# What to do about sowbugs?



## Duck Slipper (Jul 9, 2019)

I’m having a population explosion of sowbugs, pillbugs, whatever you call them. When watering I am seeing quite a few come to the top...in different plants, but scattered throughout many. Anything I can safely water with to kill them that won’t harm paphs, Phrags, phals and catts?


----------



## mrhappyrotter (Jul 9, 2019)

Pretty much any pyrethroid insecticide will work. As long as you follow the label directions, there's very little risk of harming your plants. You will need to treat multiple times, a couple weeks apart.


----------



## Stone (Jul 9, 2019)

You can also bait them with snail bait containing Metaldehyde or Methiocarb


----------



## Ray (Jul 10, 2019)

Their presence is probably an indicator that a lot of repotting needs to be done, as they usually thrive in decomposing organic matter.


----------



## Duck Slipper (Jul 10, 2019)

Ray, I have repotted most all plants, but I have been using a living moss on top of quite a few, especially the paphs.
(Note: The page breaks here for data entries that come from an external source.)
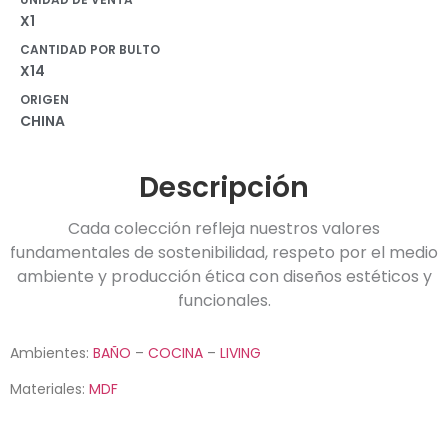
X1
CANTIDAD POR BULTO
X14
ORIGEN
CHINA
Descripción
Cada colección refleja nuestros valores
fundamentales de sostenibilidad, respeto por el medio
ambiente y producción ética con diseños estéticos y
funcionales.
Ambientes:
BAÑO
–
COCINA
–
LIVING
Materiales:
MDF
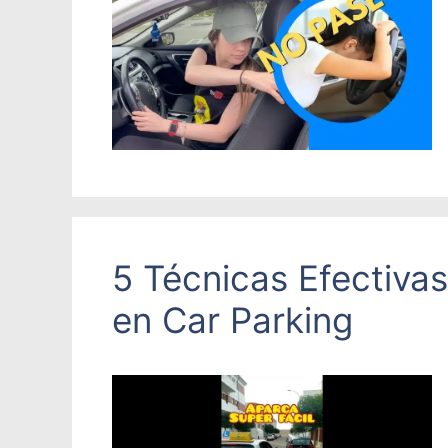
5 Técnicas Efectiva
en Car Parking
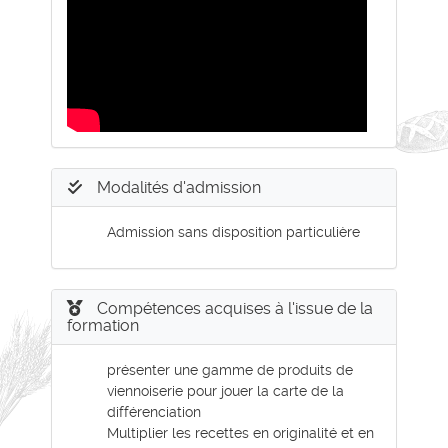
Modalités d'admission
Admission sans disposition particulière
Compétences acquises à l'issue de la
formation
présenter une gamme de produits de
viennoiserie pour jouer la carte de la
différenciation
Multiplier les recettes en originalité et en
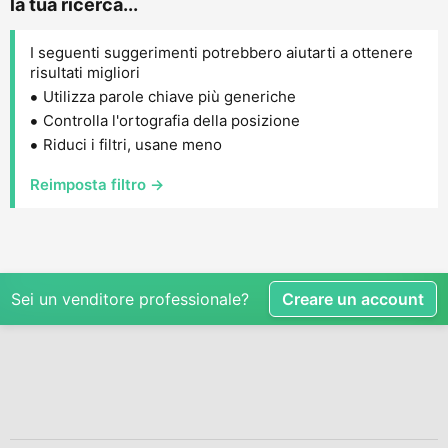
la tua ricerca...
I seguenti suggerimenti potrebbero aiutarti a ottenere
risultati migliori
Utilizza parole chiave più generiche
Controlla l'ortografia della posizione
Riduci i filtri, usane meno
Reimposta filtro →
Sei un venditore professionale?
Creare un account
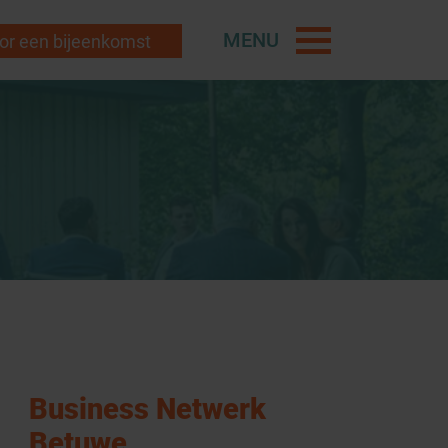
MENU
r een bijeenkomst
Business Netwerk
Betuwe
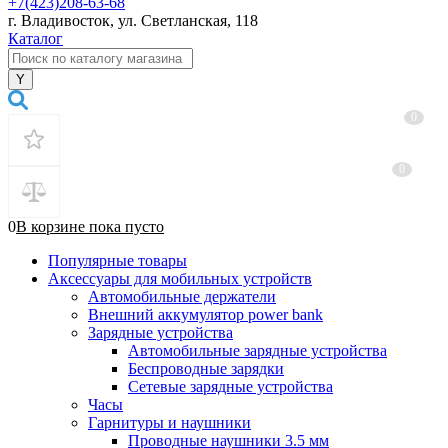
+7(423)208-63-68
г. Владивосток, ул. Светланская, 118
Каталог
0
0
0
В корзине
пока
пусто
Популярные товары
Аксессуары для мобильных устройств
Автомобильные держатели
Внешний аккумулятор power bank
Зарядные устройства
Автомобильные зарядные устройства
Беспроводные зарядки
Сетевые зарядные устройства
Часы
Гарнитуры и наушники
Проводные наушники 3.5 мм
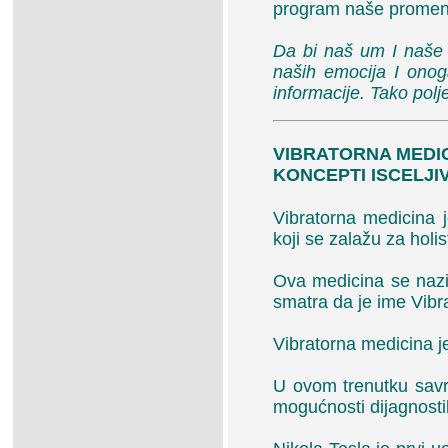
program naše promene
Da bi naš um I naše 
naših emocija I ono
informacije. Tako polj
VIBRATORNA MEDI
KONCEPTI ISCELJI
Vibratorna medicina 
koji se zalažu za holis
Ova medicina se nazi
smatra da je ime Vibr
Vibratorna medicina j
U ovom trenutku savr
mogućnosti dijagnostik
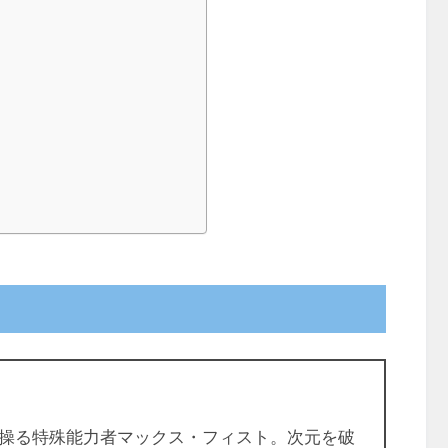
操る特殊能力者マックス・フィスト。次元を破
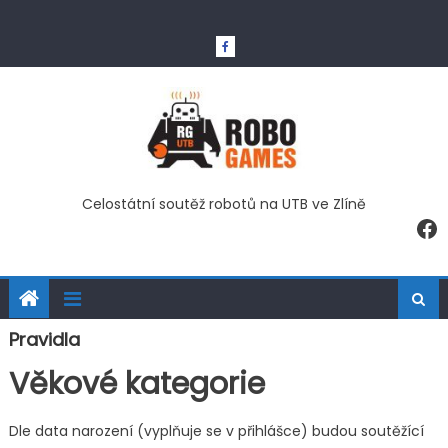
Skip
to
content
Celostátní soutěž robotů na UTB ve Zlíně
Fa
Pravidla
Věkové kategorie
Dle data narození (vyplňuje se v přihlášce) budou soutěžící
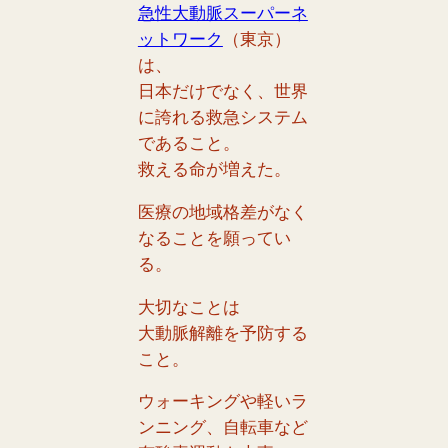
急性大動脈スーパーネ
ットワーク
（東京）
は、
日本だけでなく、世界
に誇れる救急システム
であること。
救える命が増えた。
医療の地域格差がなく
なることを願ってい
る。
大切なことは
大動脈解離を予防する
こと。
ウォーキングや軽いラ
ンニング、
自転車など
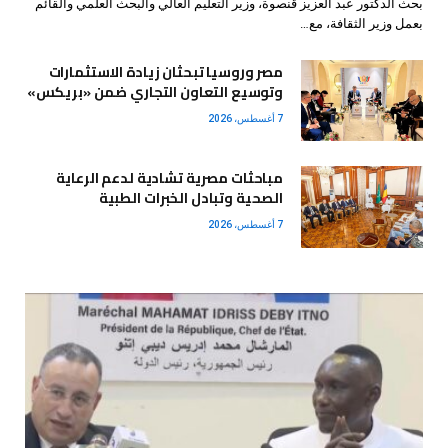
بحث الدكتور عبد العزيز قنصوة، وزير التعليم العالي والبحث العلمي والقائم
بعمل وزير الثقافة، مع…
مصر وروسيا تبحثان زيادة الاستثمارات
وتوسيع التعاون التجاري ضمن «بريكس»
7 أغسطس، 2026
مباحثات مصرية تشادية لدعم الرعاية
الصحية وتبادل الخبرات الطبية
7 أغسطس، 2026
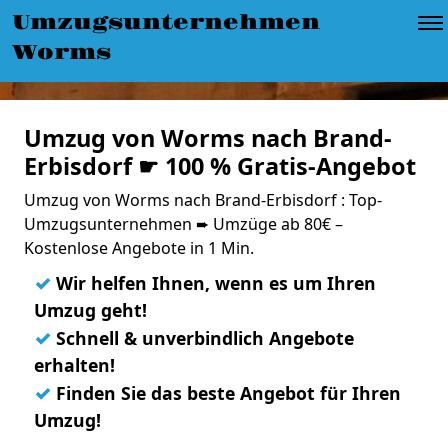
Umzugsunternehmen
Worms
Umzug von Worms nach Brand-
Erbisdorf ☛ 100 % Gratis-Angebot
Umzug von Worms nach Brand-Erbisdorf : Top-
Umzugsunternehmen ➨ Umzüge ab 80€ –
Kostenlose Angebote in 1 Min.
✓
Wir helfen Ihnen, wenn es um Ihren
Umzug geht!
✓
Schnell & unverbindlich Angebote
erhalten!
✓
Finden Sie das beste Angebot für Ihren
Umzug!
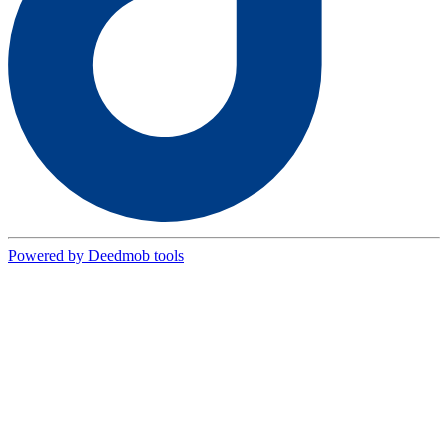
Powered by Deedmob tools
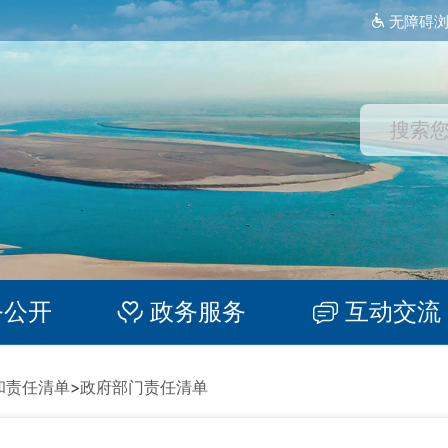
无障碍
务公开
政务服务
互动交流
和责任清单
>
政府部门责任清单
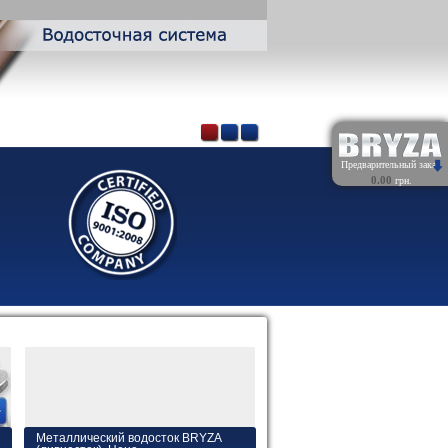
Предварительный заказ
0.00
грн.
Обнулить
Металлический водосток BRYZA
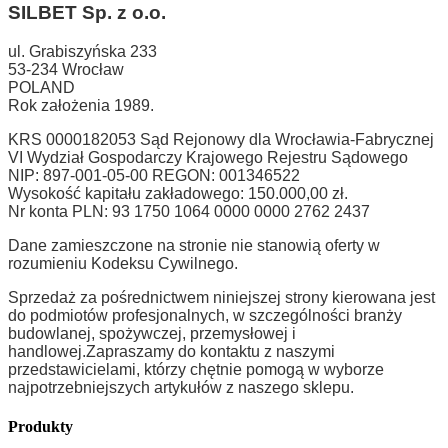
SILBET
Sp. z o.o.
ul. Grabiszyńska 233
53-234 Wrocław
POLAND
Rok założenia 1989.
KRS 0000182053 Sąd Rejonowy dla Wrocławia-Fabrycznej
VI Wydział Gospodarczy Krajowego Rejestru Sądowego
NIP: 897-001-05-00 REGON: 001346522
Wysokość kapitału zakładowego: 150.000,00 zł.
Nr konta PLN: 93 1750 1064 0000 0000 2762 2437
Dane zamieszczone na stronie nie stanowią oferty w
rozumieniu Kodeksu Cywilnego.
Sprzedaż za pośrednictwem niniejszej strony kierowana jest
do podmiotów profesjonalnych, w szczególności branży
budowlanej, spożywczej, przemysłowej i
handlowej.
Zapraszamy do kontaktu z naszymi
przedstawicielami, którzy chętnie pomogą w wyborze
najpotrzebniejszych artykułów z naszego sklepu.
Produkty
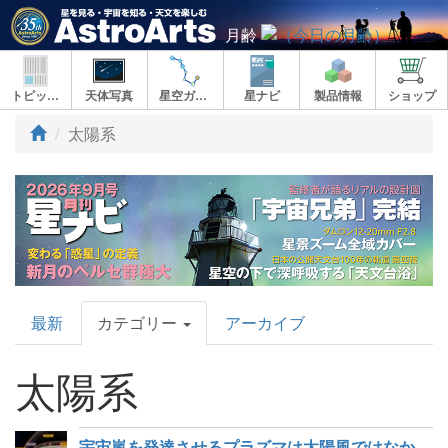
月齢
トピックス
天体写真
星空ガイド
星ナビ
製品情報
ショップ
太陽系
AstroArts
最新
カテゴリー
アーカイブ
Topics
太陽系
宇宙嵐を発達させるプラズマは太陽風ではなかった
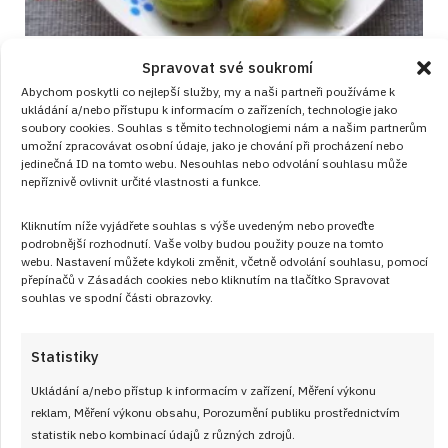
Angrešt jako zapomenutý poklad české
Spravovat své soukromí
Abychom poskytli co nejlepší služby, my a naši partneři používáme k
zahrady: Nabízí zdravotní benefity,
ukládání a/nebo přístupu k informacím o zařízeních, technologie jako
kterými překoná i řadu drahých léků
soubory cookies. Souhlas s těmito technologiemi nám a našim partnerům
umožní zpracovávat osobní údaje, jako je chování při procházení nebo
RYCHLE A SNADNO
od
JANA DUCHOŇOVÁ
6. 8. 2026
jedinečná ID na tomto webu. Nesouhlas nebo odvolání souhlasu může
nepříznivě ovlivnit určité vlastnosti a funkce.
Kliknutím níže vyjádřete souhlas s výše uvedeným nebo proveďte
podrobnější rozhodnutí. Vaše volby budou použity pouze na tomto
webu. Nastavení můžete kdykoli změnit, včetně odvolání souhlasu, pomocí
přepínačů v Zásadách cookies nebo kliknutím na tlačítko Spravovat
souhlas ve spodní části obrazovky.
Články
Statistiky
Ukládání a/nebo přístup k informacím v zařízení, Měření výkonu
reklam, Měření výkonu obsahu, Porozumění publiku prostřednictvím
statistik nebo kombinací údajů z různých zdrojů.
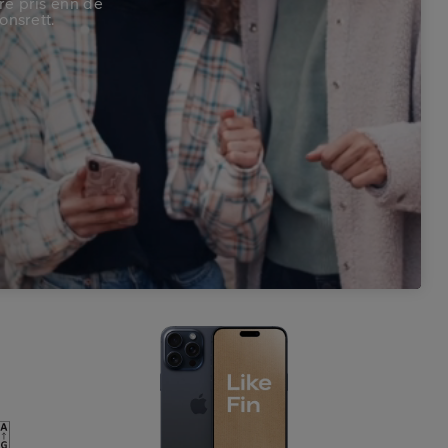
re pris enn de
onsrett.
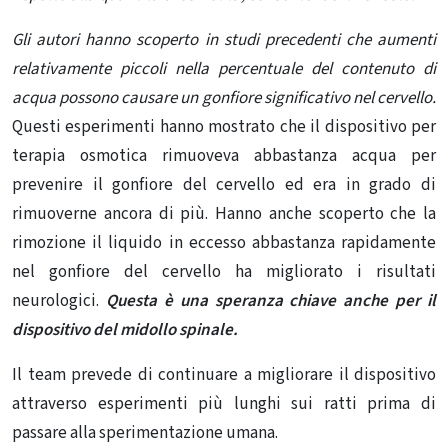
Gli autori hanno scoperto in studi precedenti che aumenti
relativamente piccoli nella percentuale del contenuto di
acqua possono causare un gonfiore significativo nel cervello.
Questi esperimenti hanno mostrato che il dispositivo per
terapia osmotica rimuoveva abbastanza acqua per
prevenire il gonfiore del cervello ed era in grado di
rimuoverne ancora di più. Hanno anche scoperto che la
rimozione il liquido in eccesso abbastanza rapidamente
nel gonfiore del cervello ha migliorato i risultati
neurologici.
Questa è una speranza chiave anche per il
dispositivo del midollo spinale.
Il team prevede di continuare a migliorare il dispositivo
attraverso esperimenti più lunghi sui ratti prima di
passare alla sperimentazione umana.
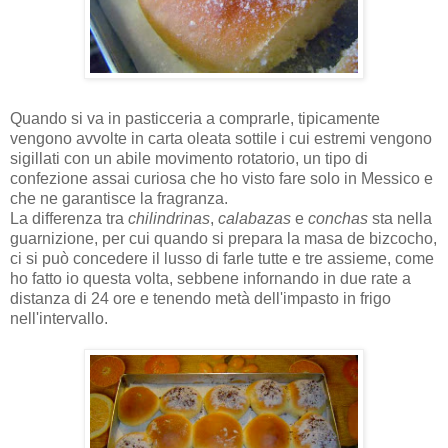
Quando si va in pasticceria a comprarle, tipicamente
vengono avvolte in carta oleata sottile i cui estremi vengono
sigillati con un abile movimento rotatorio, un tipo di
confezione assai curiosa che ho visto fare solo in Messico e
che ne garantisce la fragranza.
La differenza tra
chilindrinas
,
calabazas
e
conchas
sta nella
guarnizione, per cui quando si prepara la masa de bizcocho,
ci si può concedere il lusso di farle tutte e tre assieme, come
ho fatto io questa volta, sebbene infornando in due rate a
distanza di 24 ore e tenendo metà dell'impasto in frigo
nell'intervallo.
Also, reputed over a 4 week or so period...Maybe the moss is the medium they are living in?
Mr. Happy Rotter, all pyrethroids I have found are labeled for a topical spray. Any specific manufacturer you can mention. Thanks for everyone’s input


----------



## NYEric (Jul 10, 2019)

Remember when you were younger with a magnifying glass...!?!?


----------



## mrhappyrotter (Jul 11, 2019)

Duck Slipper said:


> Ray, I have repotted most all plants, but I have been using a living moss on top of quite a few, especially the paphs. Also, reputed over a 4 week or so period...Maybe the moss is the medium they are living in?
> Mr. Happy Rotter, all pyrethroids I have found are labeled for a topical spray. Any specific manufacturer you can mention. Thanks for everyone’s input



I think anything with cypermethrin or permethrin will work. I use Bengal brand Esfenvalerate. These are all pretty safe around kids and pets and haven't given me any issues with any plants. They are not systemic but then a systemic product might not be particularly useful against sow bugs. I use it for mites and scale and water it into the mix to eliminate fungus gnats.


----------



## pcolman (Jul 11, 2019)

I had a rather large infestation of sowbugs close to two decades ago. I used Tempo on them. They run for their lives and die within a minute or so. Low end of dosage should be fine, they're very sensitive to pyrethroids as has been mentioned. I never seen any phytotoxicity from Tempo or Talstar (the pyrethroids I've used) no matter how high the dosage, even with sensitive plants.


----------



## Duck Slipper (Jul 13, 2019)

It appears the sow bugs have considered the moss I have on the tops of many of my plants to be an excellent environment to grow and reproduce in... I have disposed of all of it. Probably how they got introduced also. I do want to add, that I believe the moss had a definite benefit for the paphs. There were some that had a moss growth on one side, these pots upon removal of the moss the roots were healthy looking growing on the surface. But still getting adequate moisture and whatever benefit comes from a moss mulch.


----------



## abax (Jul 15, 2019)

If you're growing in a greenhouse, Orthene 97%
granules as a drench will rid you of any critters
you don't want on your orchids. Try Amazon.


----------



## orcoholic (Jul 16, 2019)

You can buy a bag of lawn insecticide. Sprinkle some on top and water in. One bag is proably enough for a lifetime supply and won't break the bank.


----------



## xiphius (Jul 23, 2019)

I almost always have sow bugs in all of my pots (even immediately after repotting). I generally just ignore them as they are more of a nuisance than an actual problem. You can control them with pyrethroids, but why bother? They will probably come back later and this will just serve to help make the real pests more resistant when you actually need chemicals. Even if the bark is fresh and not decayed, they will generally stick around if you keep things wet enough. They love live moss. If you are seeing a huge population spike, then your bark is probably starting to break down, or there is possibly an abundance of fungal growth down in your pots. Just let them do their thing.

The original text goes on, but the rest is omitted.